Download or read book The Happy Life Answer to Skeptics Divine Providence and the Problem of Evil Soliloquies The Fathers of the Church Volume 5 written by Saint Augustine and published by CUA Press. This book was released on 2010-04 with total page 455 pages. Available in PDF, EPUB and Kindle. Book excerpt: No description available
Download or read book The Subjective Dimension of Human Work written by Deborah Savage and published by Peter Lang. This book was released on 2008 with total page 312 pages. Available in PDF, EPUB and Kindle. Book excerpt: In The Subjective Dimension of Human Work: The Conversion of the Acting Person According to Karol Wojtyla/John Paul II and Bernard Lonergan, Deborah Savage explores the proper framework for understanding the human person in the act of self-transcendence and for apprehending the role that human work may play in living a Christian life.

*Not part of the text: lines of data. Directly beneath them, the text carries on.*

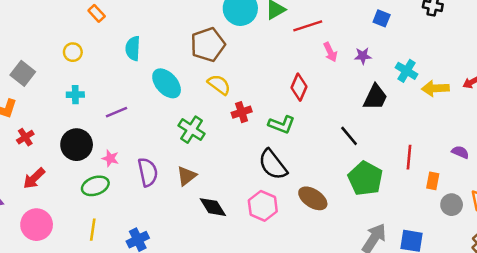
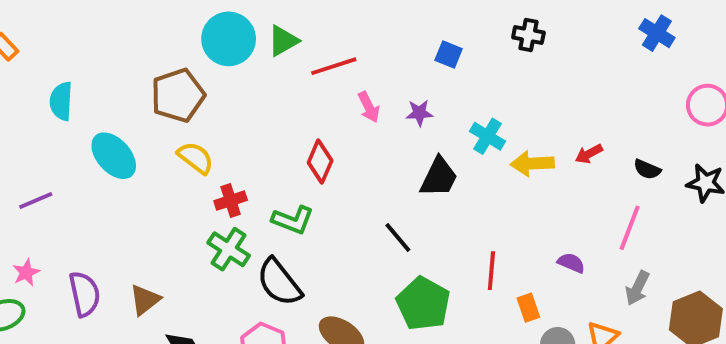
green cross: (192, 130) -> (229, 249), moved
pink star: (110, 158) -> (26, 273), turned 30
orange rectangle: (433, 181) -> (528, 308), turned -30

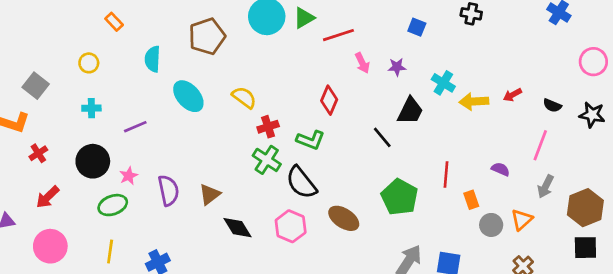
brown pentagon: (178, 95) -> (207, 36), moved
black line: (398, 237) -> (382, 137), moved

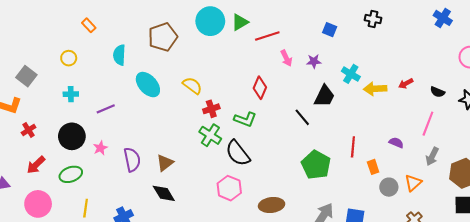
green ellipse: (113, 205) -> (71, 174), moved
brown ellipse: (344, 218) -> (272, 205), moved, turned -40
black diamond: (238, 228) -> (164, 193), moved

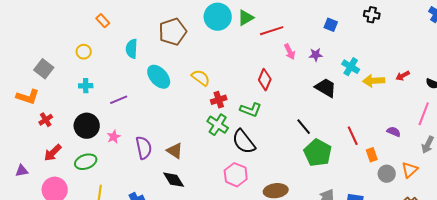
black trapezoid: (324, 96) -> (326, 88), turned -85
black line: (302, 117) -> (304, 127), moved
red line: (353, 147) -> (353, 136), turned -30
brown triangle: (165, 163) -> (175, 151), turned -48

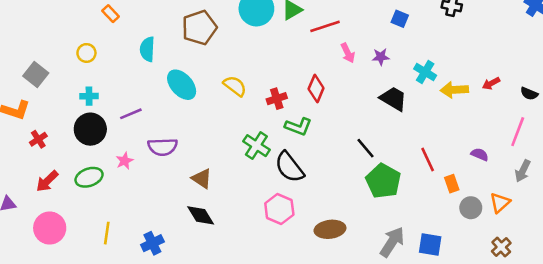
red cross: (219, 100) -> (277, 99), moved
black circle: (87, 126) -> (90, 129), moved
purple semicircle: (144, 148) -> (163, 147), moved, turned 100
green ellipse: (86, 162) -> (89, 177), moved

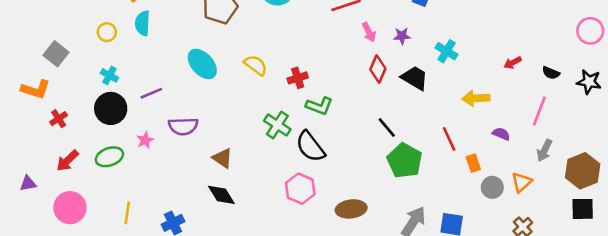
cyan semicircle: (147, 49) -> (142, 23), moved
red diamond: (316, 88) -> (378, 69), moved
yellow arrow: (454, 90) -> (476, 98), moved
cyan cross: (89, 96) -> (109, 75), turned 30

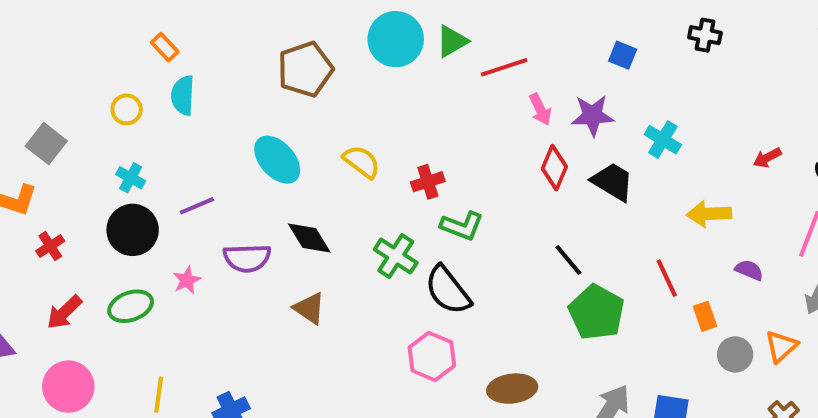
purple star: (402, 36) -> (592, 115), size x1.5
black diamond: (221, 195) -> (309, 238), moved

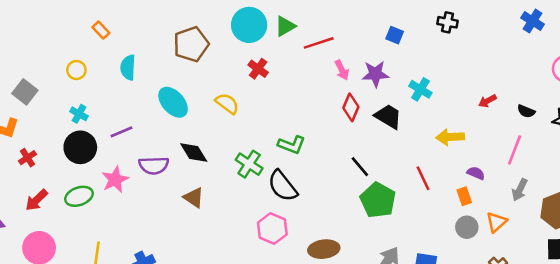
cyan semicircle: (183, 95) -> (128, 67), moved
red cross: (428, 182) -> (258, 69), moved, turned -36
pink star: (187, 280) -> (115, 180), size x1.5
orange rectangle: (705, 316) -> (464, 196), moved

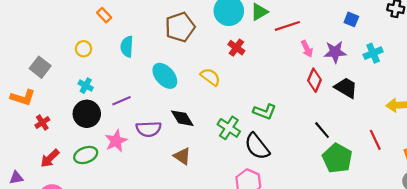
cyan cross: (420, 89) -> (373, 53), moved, turned 36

Through a comparative analysis of the anthropological theories of Wojtyla and Lonergan, Savage seeks to establish the philosophical and theological foundations of how one becomes more of a human being through the work that he or she does and how to grasp the process of conversion that is made possible through work. This book is suitable for graduate level courses in the neo-Thomist tradition, especially those analyzing the relevance of that tradition to modern-day problems.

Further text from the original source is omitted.